Par Patrick Chabannes

« Tous les enjeux associés au digital en termes de partage, de collaboration, d’innovation, d’agilité, de maîtrise du risque… font forcément écho au niveau des Achats, telle une caisse de résonance vis-à-vis des transformations tant internes qu’externes à l’œuvre. »

Patrick Chabannes : Quelles réflexions les mots Transformation Digitale des Achats vous inspirent-ils ?

Joël Aznar : Les Directions des Achats doivent accélérer leur digitalisation afin d’accompagner la transformation digitale de leur entreprise. Cependant j’aimerais tout d’abord définir ces concepts utilisés parfois sans discernement. Il s’agit de considérer ici trois niveaux : la « digiTIsation », la « digiTALIsation » et la « transformation digitale ». 

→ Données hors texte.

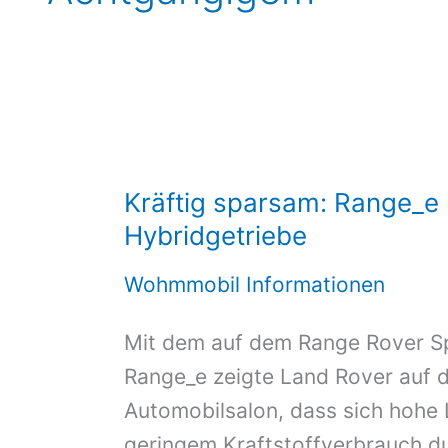
Kräftig sparsam: Range_e
Hybridgetriebe
Wohmmobil Informationen
Mit dem auf dem Range Rover S
Range_e zeigte Land Rover auf 
Automobilsalon, dass sich hohe 
geringem Kraftstoffverbrauch d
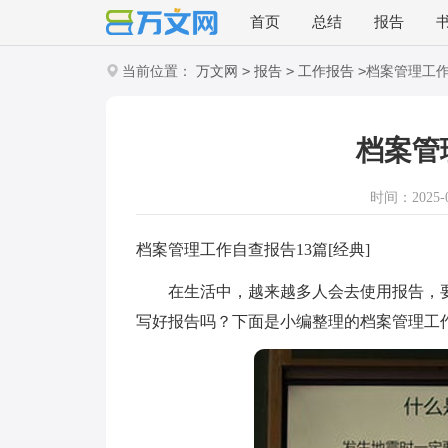
首页
总结
报告
>
>
>
当前位置：
万文网
报告
工作报告
档案管理工
档案管
时间：2025-03
档案管理工作自查报告13篇[经典]
在生活中，越来越多人会去使用报告，要
写好报告吗？下面是小编整理的档案管理工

  • La « digiTIsation » ou « numérisation » est l’action qui consiste à transférer un message (document, photo…) d’un support analogique ou physique, à un support numérique ou digital.
  • La « digiTALIsation », ou « dématérialisation », est l’utilisation de technologies numériques appliquées à l’ensemble d’un processus visant à en automatiser les tâches.
  • « La transformation digitale » va bien au-delà. Il s’agit ici de la capacité de l’entreprise à réinventer son offre de valeur sur le marché grâce aux technologies du digital.

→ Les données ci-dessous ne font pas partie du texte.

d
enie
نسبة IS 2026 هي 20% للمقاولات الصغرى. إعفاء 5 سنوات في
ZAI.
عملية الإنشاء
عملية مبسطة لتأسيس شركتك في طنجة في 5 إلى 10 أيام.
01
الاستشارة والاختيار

Donc en ce sens, les Directions des Achats ont considérablement amélioré depuis 20 ans la digitalisation de leur processus, mais il est question maintenant de parachever ce cycle avec notamment la maîtrise de la donnée afin de participer activement à la transformation digitale de leurs entreprises.

« Paradoxalement, le nouveau monde digital qui se veut plus simple du point de vue des usages, sera plus complexe en termes de mise en œuvre, nécessitant un niveau accru d’adaptation, d’agilité, de collaboration et d’auto-apprentissage continu. »

Patrick Chabannes : En quoi les Directions des Achats seraient-elles plus impliquées que d’autres dans la Transformation Digitale ?

Joël Aznar : En fait, toute l’entreprise doit être impliquée et les Directions Support doivent reconsidérer leur rôle comme étant un rôle primordial dans cette transformation à l’instar des Ressources Humaines ou encore de la Direction Financière. Cependant, les Achats ne sont pas une Direction comme les autres car elle se situe à l’interface entre l’entreprise et son marché. Dès lors, tous les enjeux associés au Digital en termes de partage, de collaboration, d’innovation, d’agilité, de maîtrise du risque… font forcément écho au niveau des Achats, telle une caisse de résonance vis-à-vis des transformations tant internes qu’externes qui sont ici à l’œuvre.
Au centre donc des relations entre l’interne et le monde extérieur, les Directions des Achats ont à la fois plus de défis à relever mais peut-être également plus d’opportunités que d’autres Directions.

Patrick Chabannes : Vous semblez dire que la digitalisation des processus, prélude ou condition de la transformation digitale, serait incomplète. Pourriez-vous développer ? 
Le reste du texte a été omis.